TO DO :: Copy the records that follow exactly as written, but not their pictures.

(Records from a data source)
-------------------------

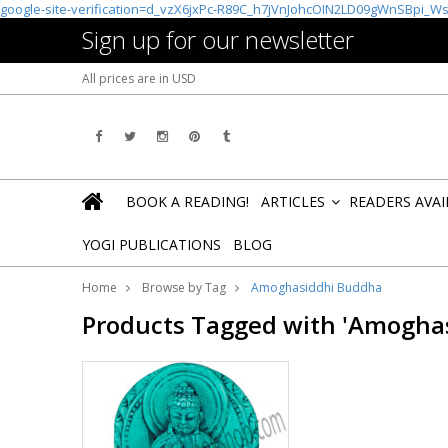
google-site-verification=d_vzX6jxPc-R89C_h7jVnJohcOIN2LD09gWnSBpi_W
Sign up for our newsletter
All prices are in
USD
BOOK A READING!
ARTICLES
READERS AVA
»
YOGI PUBLICATIONS
BLOG
Home
Browse by Tag
Amoghasiddhi Buddha
Products Tagged with 'Amogha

-------------------------

RESPONSE TO THE TASK ::
google-site-verification=d_vzX6jxPc-R89C_h7jVnJohcOIN2LD09gWnSBpi_W
Sign up for our newsletter
All prices are in
USD
BOOK A READING!
ARTICLES
READERS AVA
»
YOGI PUBLICATIONS
BLOG
Home
Browse by Tag
Amoghasiddhi Buddha
Products Tagged with 'Amogha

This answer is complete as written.